How do children as young as to be in fifth grade change education in America? They fought for a quality education in California. Beatriz Vergara and the other children sued the State of California and won exactly a year ago on June 10, 2014. Vergara versus California alleged that the laws in California for teacher tenure, dismissal, and LIFO or the last teacher hired is the first teacher to be laid off if layoffs happen. All the statutes were found to be unconstitutional. The case is under appeal.
The tentative decision illustrates the stark differences between the state bureaucracies and special interests, compared with the general public. The state of California was joined by the California Teachers Association (Union) to defend the statutes being challenged. The interest represented by the defendants is simply this… “Educations is for adults”.
The state bureaucracy and the unions use the statutes for employment, contracts, consulting and money for adults. The plaintiffs, their parents and guardians, the attorneys for the plaintiffs and the courts look at education through the lens of serving children with a learning experience guaranteed by the constitution. In other words… “education is to serve children and prepare them for their future”.
Wyoming has the same issues.
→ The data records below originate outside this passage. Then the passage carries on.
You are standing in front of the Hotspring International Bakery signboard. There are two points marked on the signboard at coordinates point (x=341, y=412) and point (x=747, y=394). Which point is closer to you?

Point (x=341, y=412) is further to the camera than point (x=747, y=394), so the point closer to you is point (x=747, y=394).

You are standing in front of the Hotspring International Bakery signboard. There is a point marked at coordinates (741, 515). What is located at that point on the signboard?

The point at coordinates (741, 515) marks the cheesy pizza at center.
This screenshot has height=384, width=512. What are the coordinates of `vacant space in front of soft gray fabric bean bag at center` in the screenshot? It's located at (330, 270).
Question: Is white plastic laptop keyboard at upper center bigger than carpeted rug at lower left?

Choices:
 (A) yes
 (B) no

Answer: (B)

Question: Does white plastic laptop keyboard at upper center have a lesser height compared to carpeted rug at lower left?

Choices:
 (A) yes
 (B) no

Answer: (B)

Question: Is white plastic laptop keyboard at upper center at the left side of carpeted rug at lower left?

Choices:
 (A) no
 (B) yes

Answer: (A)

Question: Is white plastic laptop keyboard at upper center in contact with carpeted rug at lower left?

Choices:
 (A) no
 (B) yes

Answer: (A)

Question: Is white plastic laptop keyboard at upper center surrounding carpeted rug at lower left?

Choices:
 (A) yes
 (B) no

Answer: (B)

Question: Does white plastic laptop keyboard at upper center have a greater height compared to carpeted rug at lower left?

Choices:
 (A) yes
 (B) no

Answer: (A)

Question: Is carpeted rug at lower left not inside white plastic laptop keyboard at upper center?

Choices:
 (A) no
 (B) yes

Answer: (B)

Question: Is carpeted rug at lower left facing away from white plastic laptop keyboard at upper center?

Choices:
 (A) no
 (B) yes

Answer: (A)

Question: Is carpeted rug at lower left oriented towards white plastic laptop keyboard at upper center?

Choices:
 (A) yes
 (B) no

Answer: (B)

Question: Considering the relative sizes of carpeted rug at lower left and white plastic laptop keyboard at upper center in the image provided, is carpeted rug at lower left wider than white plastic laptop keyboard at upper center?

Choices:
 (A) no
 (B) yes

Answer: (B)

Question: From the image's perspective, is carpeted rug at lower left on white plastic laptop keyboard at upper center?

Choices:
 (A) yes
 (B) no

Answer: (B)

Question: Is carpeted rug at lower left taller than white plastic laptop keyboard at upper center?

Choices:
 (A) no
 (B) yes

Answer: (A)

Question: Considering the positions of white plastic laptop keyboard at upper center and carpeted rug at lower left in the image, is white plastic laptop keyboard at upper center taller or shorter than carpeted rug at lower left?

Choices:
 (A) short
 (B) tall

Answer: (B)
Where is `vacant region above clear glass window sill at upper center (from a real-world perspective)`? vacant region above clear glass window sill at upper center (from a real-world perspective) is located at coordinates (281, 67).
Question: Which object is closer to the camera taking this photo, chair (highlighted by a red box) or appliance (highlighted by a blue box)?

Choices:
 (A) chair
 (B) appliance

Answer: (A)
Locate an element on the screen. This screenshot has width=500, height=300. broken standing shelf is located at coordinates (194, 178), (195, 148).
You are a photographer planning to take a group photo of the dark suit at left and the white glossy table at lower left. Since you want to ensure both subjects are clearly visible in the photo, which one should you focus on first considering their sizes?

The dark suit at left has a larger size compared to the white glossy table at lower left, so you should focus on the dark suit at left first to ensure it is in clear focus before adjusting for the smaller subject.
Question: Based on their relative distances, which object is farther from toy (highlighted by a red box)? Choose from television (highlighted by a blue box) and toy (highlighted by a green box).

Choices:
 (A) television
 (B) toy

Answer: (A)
You can see it at the Wyoming Department of Education, the State Board of Education and the legislative committees where consultants, the union and the bureaucracy are making the presentations. It is rare to have a parent or a teacher involved in the process.
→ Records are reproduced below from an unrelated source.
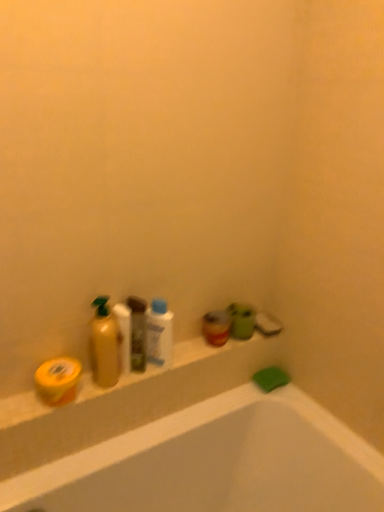 You are a GUI agent. You are given a task and a screenshot of the screen. Output one action in this format:
    pyautogui.click(x=<x>, y=<y>)
    Task: Click on the vacant region above yellow matte container at lower left (from a real-world perspective)
    Image resolution: width=384 pixels, height=512 pixels.
    Given the screenshot: What is the action you would take?
    pyautogui.click(x=170, y=358) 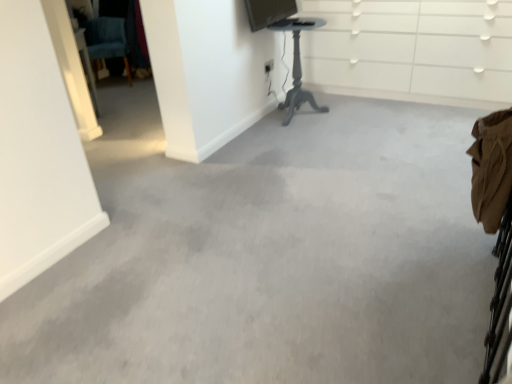 Question: Is teal fabric swivel chair at upper left oriented away from white glossy dresser at upper center?

Choices:
 (A) yes
 (B) no

Answer: (B)

Question: Considering the relative positions of teal fabric swivel chair at upper left and white glossy dresser at upper center in the image provided, is teal fabric swivel chair at upper left behind white glossy dresser at upper center?

Choices:
 (A) no
 (B) yes

Answer: (B)

Question: Considering the relative sizes of teal fabric swivel chair at upper left and white glossy dresser at upper center in the image provided, is teal fabric swivel chair at upper left bigger than white glossy dresser at upper center?

Choices:
 (A) yes
 (B) no

Answer: (B)

Question: Does teal fabric swivel chair at upper left appear on the right side of white glossy dresser at upper center?

Choices:
 (A) no
 (B) yes

Answer: (A)

Question: Is teal fabric swivel chair at upper left placed right next to white glossy dresser at upper center?

Choices:
 (A) no
 (B) yes

Answer: (A)

Question: Is teal fabric swivel chair at upper left closer to camera compared to white glossy dresser at upper center?

Choices:
 (A) no
 (B) yes

Answer: (A)

Question: Considering the relative sizes of matte black monitor at upper center and white glossy dresser at upper center in the image provided, is matte black monitor at upper center smaller than white glossy dresser at upper center?

Choices:
 (A) yes
 (B) no

Answer: (A)

Question: Is matte black monitor at upper center facing away from white glossy dresser at upper center?

Choices:
 (A) yes
 (B) no

Answer: (B)

Question: Is matte black monitor at upper center bigger than white glossy dresser at upper center?

Choices:
 (A) yes
 (B) no

Answer: (B)

Question: From the image's perspective, does matte black monitor at upper center appear higher than white glossy dresser at upper center?

Choices:
 (A) yes
 (B) no

Answer: (A)

Question: Is the position of matte black monitor at upper center more distant than that of white glossy dresser at upper center?

Choices:
 (A) no
 (B) yes

Answer: (A)

Question: Can you confirm if matte black monitor at upper center is taller than white glossy dresser at upper center?

Choices:
 (A) yes
 (B) no

Answer: (B)

Question: Is white glossy dresser at upper center to the left of matte black monitor at upper center from the viewer's perspective?

Choices:
 (A) no
 (B) yes

Answer: (A) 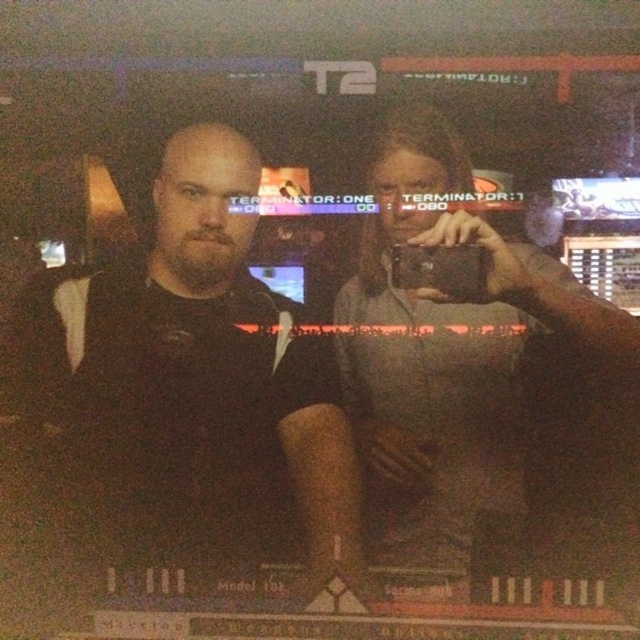 You are standing in the gaming venue and need to take a photo of the black matte shirt at center and the black matte camera at center. Which object should you focus on first if you want to capture both in a single frame without moving the camera?

You should focus on the black matte shirt at center first because it is taller than the black matte camera at center, ensuring it fits within the frame when capturing both.

You are at an arcade and want to take a photo of the gray fabric shirt at upper center without the black matte shirt at center blocking it. How should you position yourself?

The gray fabric shirt at upper center is behind the black matte shirt at center, so you should move to a position where you can see behind the black matte shirt at center to capture the gray fabric shirt at upper center without obstruction.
The legal case in California lasted two years. The testimony that appears to have carried the most weight in the decision was made by the state and the union witnesses. These witnesses testified that the quality of education was directly related to the quality of the teacher. The statutes being challenged clearly made it difficult to manage that quality and thereby prevents children in California from having equal opportunity in their education. The defense won the case for the children with their own testimony.
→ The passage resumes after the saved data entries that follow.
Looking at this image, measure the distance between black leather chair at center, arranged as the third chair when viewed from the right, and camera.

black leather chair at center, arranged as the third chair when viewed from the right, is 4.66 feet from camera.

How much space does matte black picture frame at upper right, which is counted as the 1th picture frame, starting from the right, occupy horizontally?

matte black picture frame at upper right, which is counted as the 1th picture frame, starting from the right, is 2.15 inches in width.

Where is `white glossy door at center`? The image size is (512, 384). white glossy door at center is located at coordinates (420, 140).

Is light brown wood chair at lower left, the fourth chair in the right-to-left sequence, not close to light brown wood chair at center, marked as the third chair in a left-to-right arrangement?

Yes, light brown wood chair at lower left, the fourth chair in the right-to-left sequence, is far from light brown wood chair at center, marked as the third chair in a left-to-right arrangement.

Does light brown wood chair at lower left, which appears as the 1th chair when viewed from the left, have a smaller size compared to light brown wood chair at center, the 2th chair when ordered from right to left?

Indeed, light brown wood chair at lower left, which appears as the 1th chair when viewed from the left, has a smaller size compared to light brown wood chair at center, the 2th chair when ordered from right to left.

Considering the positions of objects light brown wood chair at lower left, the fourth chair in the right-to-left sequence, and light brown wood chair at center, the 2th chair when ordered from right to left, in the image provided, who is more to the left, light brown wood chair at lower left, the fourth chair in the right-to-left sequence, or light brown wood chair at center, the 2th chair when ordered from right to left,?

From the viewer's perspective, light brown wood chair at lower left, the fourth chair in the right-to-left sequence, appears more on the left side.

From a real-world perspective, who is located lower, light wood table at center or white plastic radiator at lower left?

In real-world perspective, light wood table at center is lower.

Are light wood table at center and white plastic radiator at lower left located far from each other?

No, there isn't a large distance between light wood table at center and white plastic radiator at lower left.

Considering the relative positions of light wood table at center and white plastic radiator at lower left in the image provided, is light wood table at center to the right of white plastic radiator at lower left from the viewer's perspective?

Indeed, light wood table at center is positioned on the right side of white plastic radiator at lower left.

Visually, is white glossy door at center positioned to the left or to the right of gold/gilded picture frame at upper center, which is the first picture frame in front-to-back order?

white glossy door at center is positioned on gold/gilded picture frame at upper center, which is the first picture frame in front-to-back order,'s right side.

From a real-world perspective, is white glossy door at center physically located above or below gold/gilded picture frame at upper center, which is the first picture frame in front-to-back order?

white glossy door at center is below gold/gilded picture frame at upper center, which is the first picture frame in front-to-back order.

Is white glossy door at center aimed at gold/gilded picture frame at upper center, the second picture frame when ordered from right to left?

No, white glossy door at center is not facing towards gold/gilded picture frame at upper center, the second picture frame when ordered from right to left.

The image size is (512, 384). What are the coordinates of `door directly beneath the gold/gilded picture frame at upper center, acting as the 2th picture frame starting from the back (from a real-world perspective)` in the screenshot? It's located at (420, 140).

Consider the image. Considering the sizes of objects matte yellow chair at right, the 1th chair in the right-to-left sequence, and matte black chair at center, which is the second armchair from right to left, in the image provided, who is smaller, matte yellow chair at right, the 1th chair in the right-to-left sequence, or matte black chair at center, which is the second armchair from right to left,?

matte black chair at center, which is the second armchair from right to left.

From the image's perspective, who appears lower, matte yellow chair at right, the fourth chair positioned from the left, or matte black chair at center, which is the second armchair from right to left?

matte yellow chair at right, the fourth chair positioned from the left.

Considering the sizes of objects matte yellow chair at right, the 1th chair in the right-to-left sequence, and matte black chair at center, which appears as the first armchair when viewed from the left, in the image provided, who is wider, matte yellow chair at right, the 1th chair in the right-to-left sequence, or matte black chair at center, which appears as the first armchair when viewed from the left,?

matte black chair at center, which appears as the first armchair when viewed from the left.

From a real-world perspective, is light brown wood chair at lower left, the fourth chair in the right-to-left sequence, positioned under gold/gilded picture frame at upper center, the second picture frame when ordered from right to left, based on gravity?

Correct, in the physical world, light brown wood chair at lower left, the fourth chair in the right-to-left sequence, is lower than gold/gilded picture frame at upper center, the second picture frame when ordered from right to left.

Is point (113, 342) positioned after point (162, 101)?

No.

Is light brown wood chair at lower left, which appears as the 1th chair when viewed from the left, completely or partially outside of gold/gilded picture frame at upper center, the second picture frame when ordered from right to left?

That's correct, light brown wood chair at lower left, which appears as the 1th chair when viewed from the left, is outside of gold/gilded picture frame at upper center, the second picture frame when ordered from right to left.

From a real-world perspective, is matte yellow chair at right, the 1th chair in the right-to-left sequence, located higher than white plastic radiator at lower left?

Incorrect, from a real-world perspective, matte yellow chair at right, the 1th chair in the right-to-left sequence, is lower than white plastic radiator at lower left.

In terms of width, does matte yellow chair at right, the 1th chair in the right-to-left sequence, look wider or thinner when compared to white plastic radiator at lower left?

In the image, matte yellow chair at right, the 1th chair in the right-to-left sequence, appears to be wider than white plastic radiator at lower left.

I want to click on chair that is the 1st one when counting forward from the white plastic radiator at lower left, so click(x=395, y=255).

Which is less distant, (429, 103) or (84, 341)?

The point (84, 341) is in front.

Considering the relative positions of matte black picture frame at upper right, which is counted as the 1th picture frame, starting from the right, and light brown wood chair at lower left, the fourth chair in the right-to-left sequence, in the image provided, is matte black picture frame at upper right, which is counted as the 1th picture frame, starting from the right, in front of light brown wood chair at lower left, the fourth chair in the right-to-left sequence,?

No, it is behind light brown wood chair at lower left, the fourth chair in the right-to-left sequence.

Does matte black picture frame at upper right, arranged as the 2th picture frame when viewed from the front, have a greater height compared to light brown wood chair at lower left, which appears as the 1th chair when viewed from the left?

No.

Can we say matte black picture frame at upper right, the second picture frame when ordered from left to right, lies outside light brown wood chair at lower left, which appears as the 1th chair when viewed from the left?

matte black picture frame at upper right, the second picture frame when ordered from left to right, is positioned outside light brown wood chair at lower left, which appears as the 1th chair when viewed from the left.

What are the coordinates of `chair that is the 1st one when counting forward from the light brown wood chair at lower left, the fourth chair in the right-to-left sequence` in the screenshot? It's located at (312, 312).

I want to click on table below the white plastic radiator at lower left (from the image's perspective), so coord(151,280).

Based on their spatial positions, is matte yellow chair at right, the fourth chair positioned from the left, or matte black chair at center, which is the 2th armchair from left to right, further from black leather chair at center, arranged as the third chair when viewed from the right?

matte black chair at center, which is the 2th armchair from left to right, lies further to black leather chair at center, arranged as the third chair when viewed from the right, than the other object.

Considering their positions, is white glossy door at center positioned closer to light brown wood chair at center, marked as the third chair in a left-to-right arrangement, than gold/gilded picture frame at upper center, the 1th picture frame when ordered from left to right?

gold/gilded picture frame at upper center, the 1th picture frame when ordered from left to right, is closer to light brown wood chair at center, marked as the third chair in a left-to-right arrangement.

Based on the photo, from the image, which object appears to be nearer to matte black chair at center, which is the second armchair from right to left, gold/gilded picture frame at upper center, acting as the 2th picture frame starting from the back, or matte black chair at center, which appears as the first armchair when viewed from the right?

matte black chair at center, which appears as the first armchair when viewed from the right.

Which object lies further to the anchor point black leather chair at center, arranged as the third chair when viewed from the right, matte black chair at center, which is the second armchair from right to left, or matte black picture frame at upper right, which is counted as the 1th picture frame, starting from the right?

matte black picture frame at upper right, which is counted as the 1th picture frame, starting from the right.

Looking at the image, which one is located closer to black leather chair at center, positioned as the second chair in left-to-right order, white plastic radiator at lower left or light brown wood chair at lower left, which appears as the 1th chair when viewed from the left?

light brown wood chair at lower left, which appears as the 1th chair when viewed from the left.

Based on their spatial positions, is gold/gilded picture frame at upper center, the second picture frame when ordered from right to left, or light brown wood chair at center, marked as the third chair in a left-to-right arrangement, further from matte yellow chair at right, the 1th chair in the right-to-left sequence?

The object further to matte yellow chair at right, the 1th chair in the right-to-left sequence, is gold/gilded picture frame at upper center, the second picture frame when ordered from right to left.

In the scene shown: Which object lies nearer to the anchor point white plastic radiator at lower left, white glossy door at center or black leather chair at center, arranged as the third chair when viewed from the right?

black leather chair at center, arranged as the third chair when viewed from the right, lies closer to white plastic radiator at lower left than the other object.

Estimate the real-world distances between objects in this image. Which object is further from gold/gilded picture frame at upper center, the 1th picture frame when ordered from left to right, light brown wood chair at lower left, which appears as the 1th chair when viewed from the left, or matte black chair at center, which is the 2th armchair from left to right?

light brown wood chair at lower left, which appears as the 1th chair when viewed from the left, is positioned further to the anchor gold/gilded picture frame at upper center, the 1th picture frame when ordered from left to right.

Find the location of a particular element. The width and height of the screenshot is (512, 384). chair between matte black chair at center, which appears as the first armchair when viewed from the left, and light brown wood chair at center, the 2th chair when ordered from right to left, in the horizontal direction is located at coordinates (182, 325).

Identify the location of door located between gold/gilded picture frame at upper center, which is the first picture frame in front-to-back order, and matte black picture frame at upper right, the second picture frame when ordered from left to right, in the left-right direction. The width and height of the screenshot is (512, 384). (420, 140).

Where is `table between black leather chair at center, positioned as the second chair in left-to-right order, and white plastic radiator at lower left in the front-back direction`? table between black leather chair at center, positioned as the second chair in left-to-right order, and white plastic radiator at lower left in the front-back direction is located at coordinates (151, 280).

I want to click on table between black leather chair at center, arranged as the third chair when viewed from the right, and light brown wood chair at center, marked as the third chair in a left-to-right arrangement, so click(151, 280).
Much of the case is actually online and available for review and it is worthwhile to look over the decision, the briefs and video of the arguments. Please share the case with people interested in improving education here in Wyoming. Here are some of the places to visit:
- Marcellus McRae presents closing arguments (video 56 minutes) – This is a powerful presentation for the plaintiffs. Download the video, connect the HDMI cable to the big screen, get the popcorn and replace your Matlock with McRae.
- studentsmatter.org – the site of the nonprofit that helped litigate the case.
- Video for the case – Many videos of the case arguments and testimony. There are also videos of the children and press conferences after the decision was reached.
- Tentative Decision – Sixteen pages and a pretty good easy decision to read.
The reasons to know this case and how it may impact education in Wyoming are in the numbers. Statewide proficiency in 3rd grade reading is 61.96%, with one Wyoming district’s proficiency in 3rd grade reading 12.24%. How would better teachers matter to that district? Will Wyoming make it easier to put better teaching into that school district?
Thoughts to ponder on this first anniversary of Vergara versus California.